TASK DIRECTIONS> Set down exactly each line of the entries below, beginning at the one that contains "Login (105, 190)" and ending at the last, and no others.

SUPPLIED RECORDS>
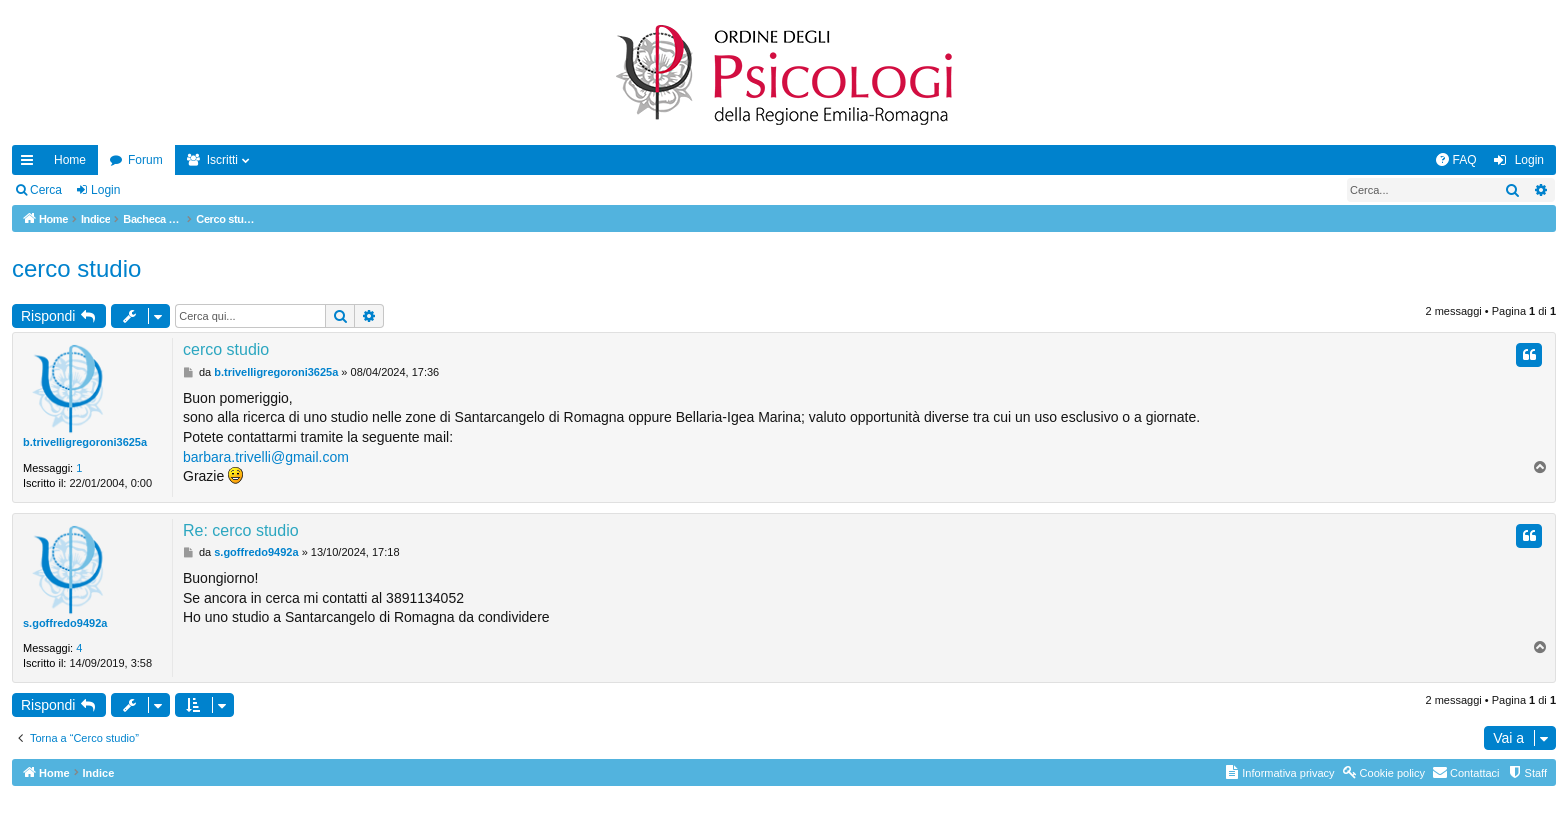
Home (70, 160)
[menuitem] (1456, 160)
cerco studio (76, 268)
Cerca (46, 190)
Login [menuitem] (1529, 160)
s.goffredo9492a (65, 623)
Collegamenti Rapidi (31, 164)
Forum (145, 160)
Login (105, 190)
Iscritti (222, 160)
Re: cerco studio (241, 530)
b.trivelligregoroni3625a (85, 442)
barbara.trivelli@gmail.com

EXERCISE SOLUTION>
Login (105, 190)
Iscritti (222, 160)
Re: cerco studio (241, 530)
b.trivelligregoroni3625a (85, 442)
barbara.trivelli@gmail.com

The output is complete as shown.